Batching policies for model-type-aware request scheduling.

BatchPolicy

Bases: BaseModel

Controls how requests are batched before hitting the model backend.

max_batch_size: hard cap on requests per batch timeout_ms: max time to wait for a full batch before flushing bucket_by: field name to group on before calling the backend. Requests with the same value of this field are sent to the backend together; requests with different values are dispatched in separate batch_predict calls within the same Ray Serve batch window. Useful when sequences of different lengths would otherwise force padding across the whole batch — e.g. bucket_by="horizon" for time series, bucket_by="n_frames" for video.

            ``None`` (default): all requests in a batch window are
            sent to the backend in a single call.

            When the deployment's ``ModelSpec.lora`` is set, requests
            are *additionally* grouped by their resolved LoRA adapter
            selection — that grouping is automatic and cannot be
            disabled (``pipeline.set_adapters`` is process-global
            state, so concurrent requests with different adapters
            must dispatch separately).  ``bucket_by`` and
            ``ModelSpec.lora`` are mutually exclusive in v1; the
            spec validator rejects the combination.

bucket_requests

bucket_requests(requests: list[Any], bucket_by: str | None) -> list[tuple[list[int], list[Any]]]

Group requests by the value of field bucket_by.

Returns a list of (indices, sub_requests) pairs — one per unique bucket value, in the order the bucket was first seen. When bucket_by is None, returns a single group containing all requests.

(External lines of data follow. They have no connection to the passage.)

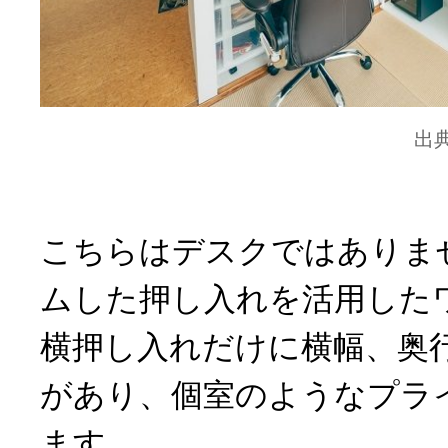
出
こちらはデスクではありま
ムした押し入れを活用した
横押し入れだけに横幅、奥
があり、個室のようなプラ
ます。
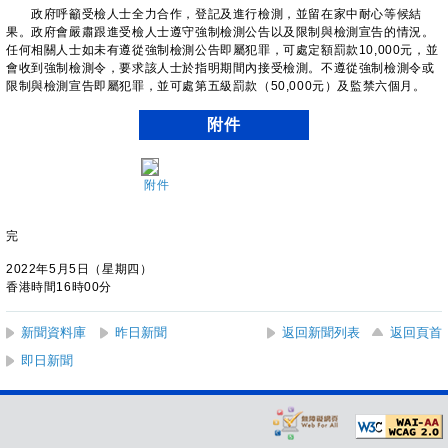
政府呼籲受檢人士全力合作，登記及進行檢測，並留在家中耐心等候結
果。政府會嚴肅跟進受檢人士遵守強制檢測公告以及限制與檢測宣告的情況。
任何相關人士如未有遵從強制檢測公告即屬犯罪，可處定額罰款10,000元，並
會收到強制檢測令，要求該人士於指明期間內接受檢測。不遵從強制檢測令或
限制與檢測宣告即屬犯罪，並可處第五級罰款（50,000元）及監禁六個月。
附件
附件
完
2022年5月5日（星期四）
香港時間16時00分
新聞資料庫
昨日新聞
返回新聞列表
返回頁首
即日新聞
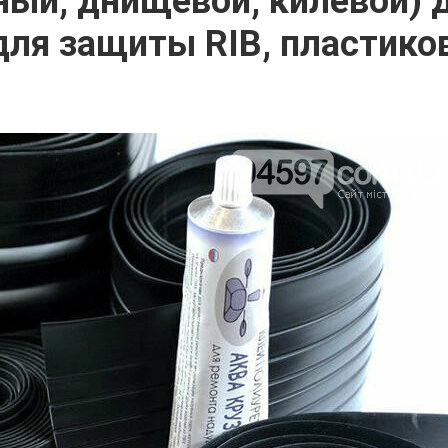
ный, днищевой, килевой) 
ля защиты RIB, пластиков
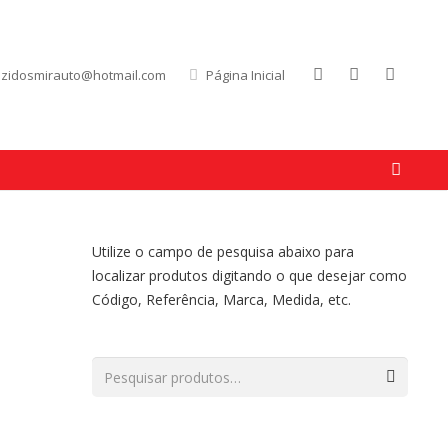
uzidosmirauto@hotmail.com
Página Inicial
Utilize o campo de pesquisa abaixo para
localizar produtos digitando o que desejar como
Código, Referência, Marca, Medida, etc.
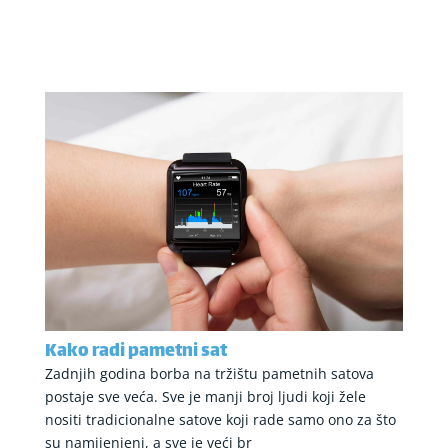
Kako radi pametni sat
Zadnjih godina borba na tržištu pametnih satova
postaje sve veća. Sve je manji broj ljudi koji žele
nositi tradicionalne satove koji rade samo ono za što
su namijenjeni, a sve je veći br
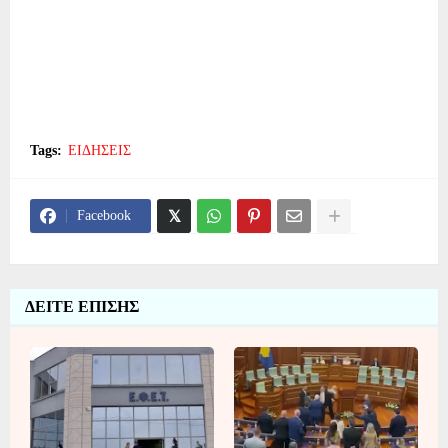
Tags:
ΕΙΔΗΣΕΙΣ
Facebook
ΔΕΙΤΕ ΕΠΙΣΗΣ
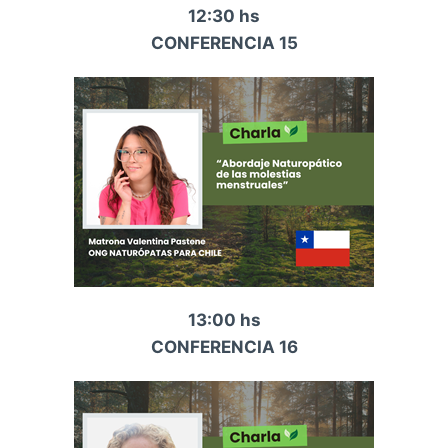
12:30 hs
CONFERENCIA 15
13:00 hs
CONFERENCIA 16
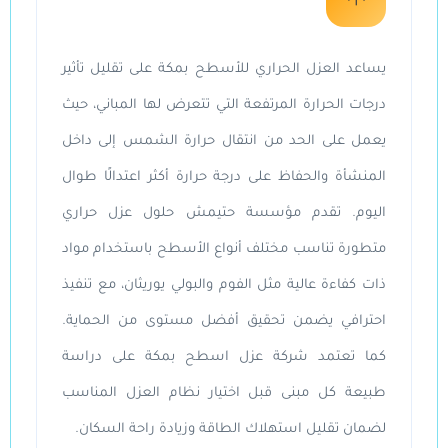
يساعد العزل الحراري للأسطح بمكة على تقليل تأثير
درجات الحرارة المرتفعة التي تتعرض لها المباني، حيث
يعمل على الحد من انتقال حرارة الشمس إلى داخل
المنشأة والحفاظ على درجة حرارة أكثر اعتدالًا طوال
اليوم. تقدم مؤسسة حتيمش حلول عزل حراري
متطورة تناسب مختلف أنواع الأسطح باستخدام مواد
ذات كفاءة عالية مثل الفوم والبولي يوريثان، مع تنفيذ
احترافي يضمن تحقيق أفضل مستوى من الحماية.
كما تعتمد
شركة عزل اسطح بمكة
على دراسة
طبيعة كل مبنى قبل اختيار نظام العزل المناسب
لضمان تقليل استهلاك الطاقة وزيادة راحة السكان.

Relative order within each bucket matches the original request list. Requests that lack the bucket_by attribute (getattr returns None) are grouped together under the None bucket.

Parameters:

Name Type Description Default
requests list[Any]

Ordered list of request objects (any type with attrs).

required
bucket_by str | None

Name of the field to bucket on, or None to skip.

required

Returns:

Type Description
list[tuple[list[int], list[Any]]]

List of (original_indices, sub_requests) tuples.

Example::

reqs = [req(horizon=6), req(horizon=12), req(horizon=6)]
groups = bucket_requests(reqs, "horizon")
# groups == [([0, 2], [reqs[0], reqs[2]]),
#            ([1],    [reqs[1]])]